🤖 AI Summary
Building lightweight, on-device GUI agents for mobile, web, and desktop platforms remains challenging. This paper proposes a novel on-device GUI agent architecture specifically designed for small language models (3B parameters), integrating chain-of-thought reasoning, vision-based tool invocation, and a customized reinforcement learning reward mechanism, trained jointly on real and synthetic GUI data. Our key contribution is an efficient cross-device interface perception and interaction framework that simultaneously achieves model compactness and strong task generalization. Experiments demonstrate state-of-the-art performance among on-device methods: element localization accuracy reaches 91.6% on ScreenSpot-V2, 53.3% on ScreenSpot-Pro, and 61.2% on OSWorld-G; navigation success rates achieve 28.0% on AndroidWorld and 19.8% on OSWorld—substantially outperforming existing on-device baselines.
📝 Abstract
Developing autonomous agents that effectively interact with Graphic User Interfaces (GUIs) remains a challenging open problem, especially for small on-device models. In this paper, we present Ferret-UI Lite, a compact, end-to-end GUI agent that operates across diverse platforms, including mobile, web, and desktop.
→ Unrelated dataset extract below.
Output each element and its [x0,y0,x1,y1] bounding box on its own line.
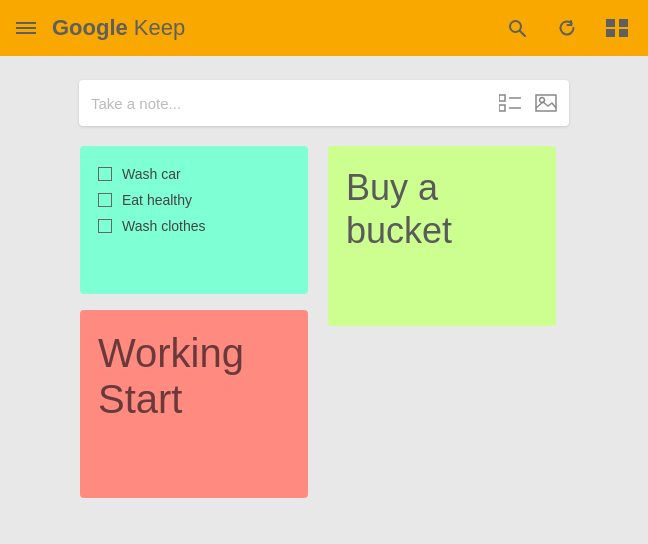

Utilizing techniques optimized for developing small models, we build our 3B Ferret-UI Lite agent through curating a diverse GUI data mixture from real and synthetic sources, strengthening inference-time performance through chain-of-thought reasoning and visual tool-use, and reinforcement learning with designed rewards. Ferret-UI Lite achieves competitive performance with other small-scale GUI agents. In GUI grounding, Ferret-UI Lite attains scores of $91.6%$, $53.3%$, and $61.2%$ on the ScreenSpot-V2, ScreenSpot-Pro, and OSWorld-G benchmarks, respectively. For GUI navigation, Ferret-UI Lite achieves success rates of $28.0%$ on AndroidWorld and $19.8%$ on OSWorld. We share our methods and lessons learned from developing compact, on-device GUI agents.